Don't look up? Teils, teils. Den Preis für Psychologie bekam ein Team, das in einem Straßenexperiment überprüfte, wie viele Passant:innen nach oben gucken, wenn sie Fremde beobachten, die nach oben gucken. Hintergrund der Studie war, zu untersuchen, wie groß eine Gruppe sein muss, damit sie andere mit ihrem Verhalten anstecken kann.

Last but not least: Forscher:innen um Bieito Fernández Castro hatten die Auswirkungen sexueller Aktivitäten von Sardellen auf die Zusammensetzung von Meerwasser untersucht. Wofür das gut ist? Für einen Ig Nobelpreis in Physik!

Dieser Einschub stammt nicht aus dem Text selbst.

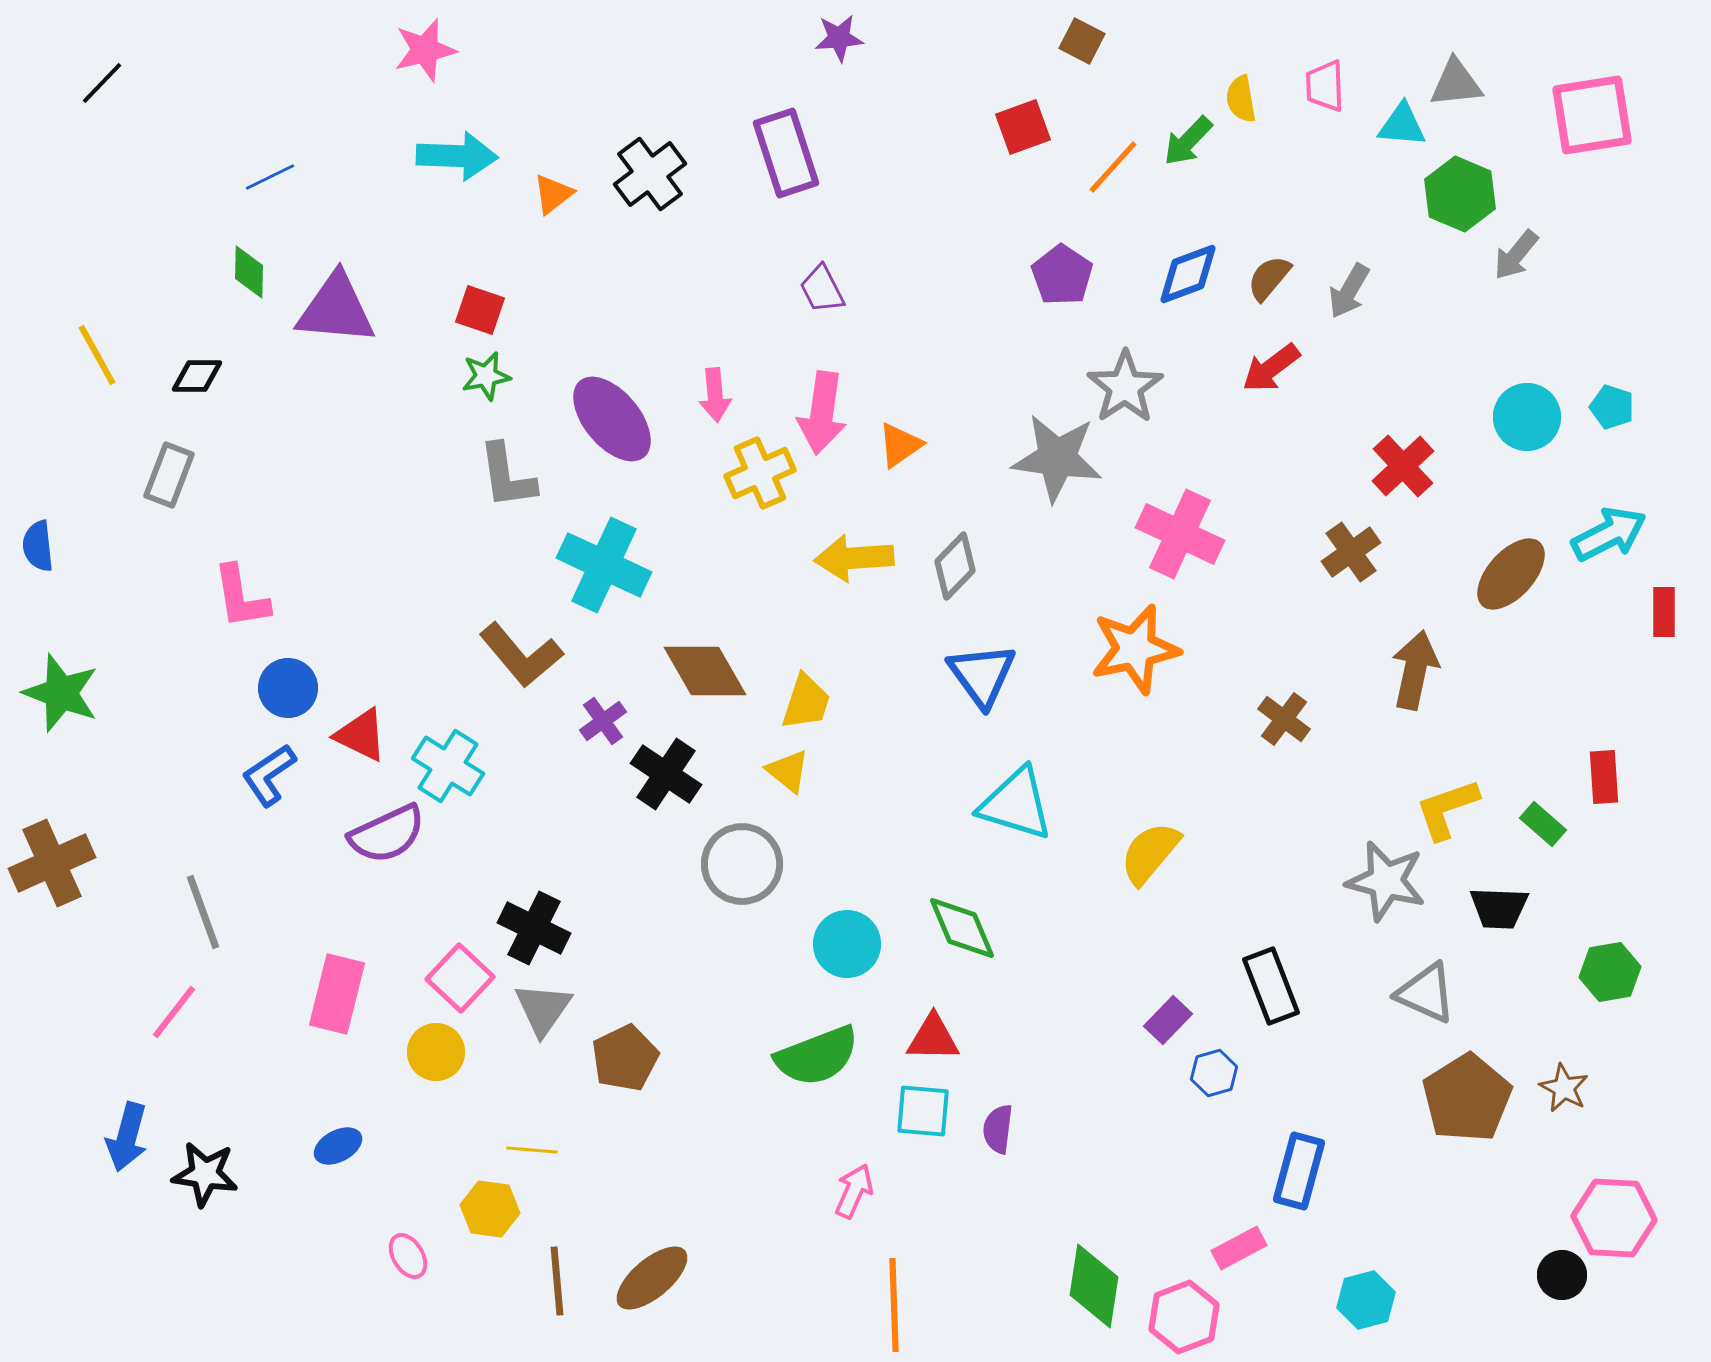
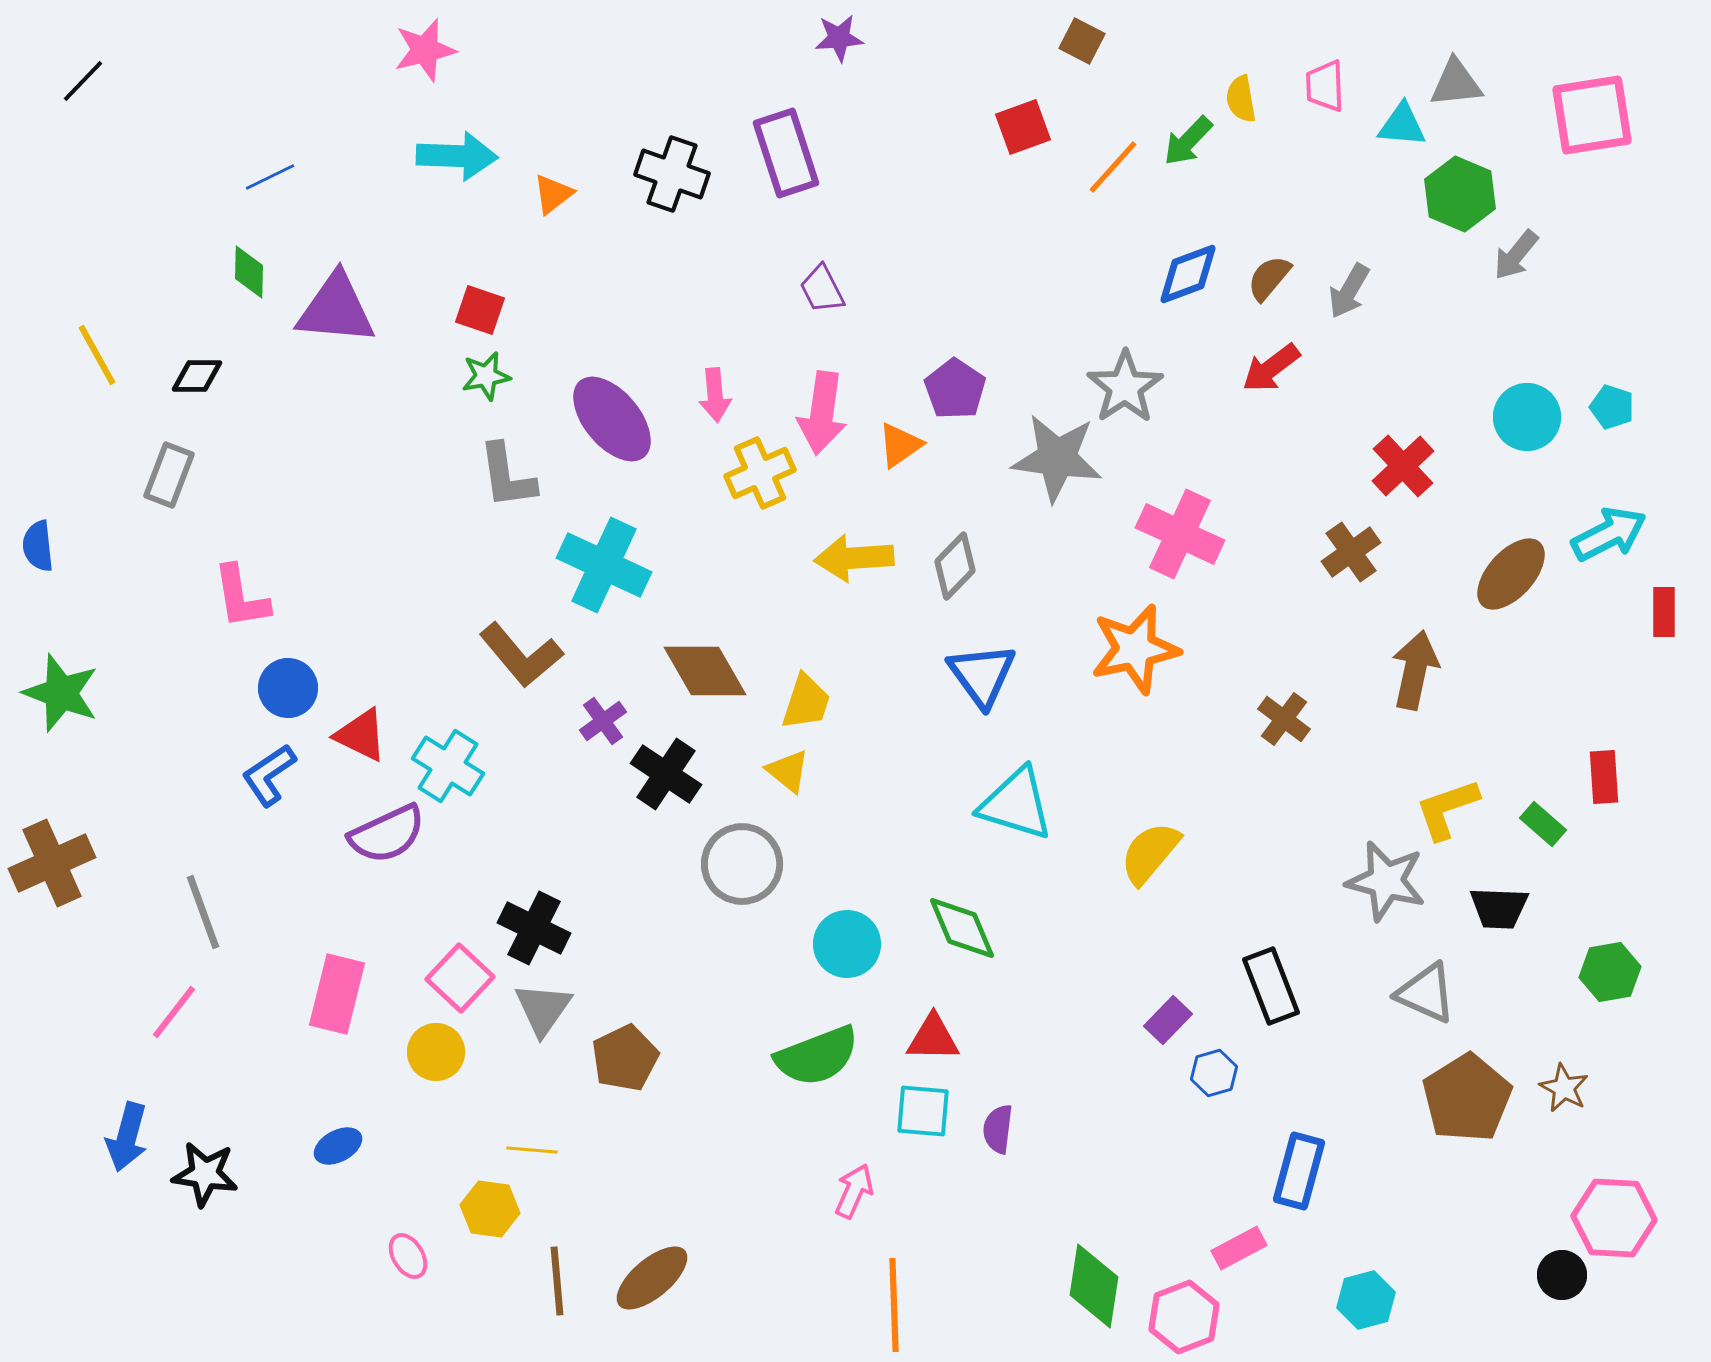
black line at (102, 83): moved 19 px left, 2 px up
black cross at (650, 174): moved 22 px right; rotated 34 degrees counterclockwise
purple pentagon at (1062, 275): moved 107 px left, 114 px down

Ihr seht, Wissenschaft muss nicht trocken sein. Und wenn auch die ein oder andere der hier prämierten Forschungsarbeiten sehr, sehr, sehr seltsam klingt, heißt das nicht, dass die Arbeiten nicht lehrreich waren und sind. Unter den Ig Nobelpreisträger:innen sind übrigens auch einige Berühmtheiten zu finden, z.B. der Physiker Andre Geim, der neben dem Ig Nobelpreis auch einen echten Nobelpreis gewonnen hat. Oder der Physiker Robert Matthews, den ihr sicher für sein mit dem Ig-Nobel ausgezeichnetes "Murphys Gesetz" kennt, welches besagt, dass Toastbrotscheiben immer auf die gebutterte Seite fallen.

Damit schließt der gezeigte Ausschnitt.